Previous research indicates that patients undergoing blood or marrow transplantation (BMT) are exposed to potentially neurotoxic treatment. “In a previous study, my colleagues and I found that cognitive impairment is prevalent in patients who had hematologic malignancies and were treated with BMT, up to 3 years after BMT, and those with cognitive impairment were less likely to return to work,” explains Smita Bhatia, MD, MPH. With significant interindividual variability in risk for cognitive impairment in this patient population, suggesting a role for genetic susceptibility, Dr. Bhatia and colleagues tested the hypothesis that individual single nucleotide polymorphisms (SNPs) and gene-level variants are associated with cognitive impairment in patients with hematologic malignancies treated with BMT and that inclusion of these SNPs improves risk prediction beyond that offered by clinical and demographic characteristics.
Considering Genes
For a study published in the Journal of Clinical Oncology, Dr. Bhatia and colleagues performed neuropsychological testing on patients prior to treatment with BMT through 3 years after. “Our team hypothesized that chemotherapy and/or radiation induce oxidative stress resulting in DNA damage and telomere shortening, which could result in neurodegeneration and present as cognitive impairment,” adds Dr. Bhatia. The researchers developed a list of biologically plausible SNPs to determine susceptibility. Germline DNA was collected before BMT treatment and genotyped. The team genotyped 68 SNPs identified during the discovery phase and then using tested machine-learning techniques to identify gene markers and develop risk prediction models. The complex analyses were led by Noha Sharafeldin, MD, MSc, PhD.
The Results
Older age (odds ratio [OR], 4.6), male sex (OR, 3.3), and lower cognitive reserve (OR, 4.6) were associated with the highest risk of cognitive impairment (Table). Dr. Bhatia highlights that patients who received total body irradiation were also at an increased risk when compared with those who did not. Additionally, cognitive impairment following BMT was associated with five SNPs on DNA repair genes (rs13006837, rs293796, rs12534423, rs4725015, and rs7087131), one SNP on the BBB gene (rs10808071), and one SNP on the telomere homeostasis gene (rs1713436), indicating associations of SNPs in DNA repair genes with processing speed and working memory.
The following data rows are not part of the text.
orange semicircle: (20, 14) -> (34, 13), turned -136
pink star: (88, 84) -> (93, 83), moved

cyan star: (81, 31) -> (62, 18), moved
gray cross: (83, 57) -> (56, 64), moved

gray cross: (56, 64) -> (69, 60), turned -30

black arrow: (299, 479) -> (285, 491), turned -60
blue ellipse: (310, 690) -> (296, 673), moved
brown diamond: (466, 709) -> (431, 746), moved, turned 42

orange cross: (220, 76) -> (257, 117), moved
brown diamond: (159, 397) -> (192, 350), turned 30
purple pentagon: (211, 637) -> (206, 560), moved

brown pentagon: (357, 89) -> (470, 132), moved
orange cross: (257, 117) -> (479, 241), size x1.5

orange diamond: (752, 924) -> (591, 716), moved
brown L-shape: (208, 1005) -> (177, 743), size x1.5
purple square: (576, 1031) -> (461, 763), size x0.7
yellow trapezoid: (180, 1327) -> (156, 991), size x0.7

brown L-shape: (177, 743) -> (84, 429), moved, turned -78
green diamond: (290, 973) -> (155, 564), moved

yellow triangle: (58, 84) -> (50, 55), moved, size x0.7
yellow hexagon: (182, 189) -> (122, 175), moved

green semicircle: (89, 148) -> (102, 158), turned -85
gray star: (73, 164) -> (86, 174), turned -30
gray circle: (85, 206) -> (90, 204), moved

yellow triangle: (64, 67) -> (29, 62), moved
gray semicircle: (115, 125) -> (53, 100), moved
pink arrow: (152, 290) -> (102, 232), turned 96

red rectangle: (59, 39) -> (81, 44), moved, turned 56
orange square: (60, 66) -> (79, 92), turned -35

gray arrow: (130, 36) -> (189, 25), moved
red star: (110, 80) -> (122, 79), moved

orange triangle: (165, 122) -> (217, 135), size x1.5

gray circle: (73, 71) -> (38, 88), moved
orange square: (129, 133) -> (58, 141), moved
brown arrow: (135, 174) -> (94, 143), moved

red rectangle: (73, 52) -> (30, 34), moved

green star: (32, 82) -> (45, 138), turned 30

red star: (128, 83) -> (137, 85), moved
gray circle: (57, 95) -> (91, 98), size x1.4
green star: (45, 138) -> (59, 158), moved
“Our study provides useful insights regarding the utility of collecting genetic data in clinical practice to predict post-BMT cognitive impairment,” emphasizes Dr. Bhatia. “The combination of genetics, demographics, and clinical make-up can identify BMT recipients at highest risk for cognitive impairment. We can use this information in the future to work closely with BMT recipients at highest risk for cognitive impairment in order to institute cognitive remediation.”
Upon further analysis, the team determined the median time between patients receiving BMT treatment and developing cognitive impairment to be 2 years (interquartile range, 1 to 7 years). No demographic or clinical characteristics were independently associated with learning or memory severity. Because of previous reports of fatigue being associated with cognitive decline in patients treated with allogeneic BMT, the team included fatigue as a variable when predicting risk of cognitive impairment. However, they did not find that fatigue was independently associated with cognitive impairment.
Continuing Research
“Our results suggest that incorporating identified genetic factors significantly enhanced the risk prediction of cognitive impairment and improved the accuracy, as assessed by the C-statistic,” notes Dr. Bhatia. “This study represents the first step toward identification of BMT survivors at high risk for cognitive impairment, informing personalized management of cognitive outcomes in patients undergoing BMT. In the future, we would like to develop a diagnostic assay that would be incorporated into a risk prediction tool, which would create a ‘personal risk score’ for cognitive impairment. Patients at high risk also could benefit from specific interventions to improve cognition.”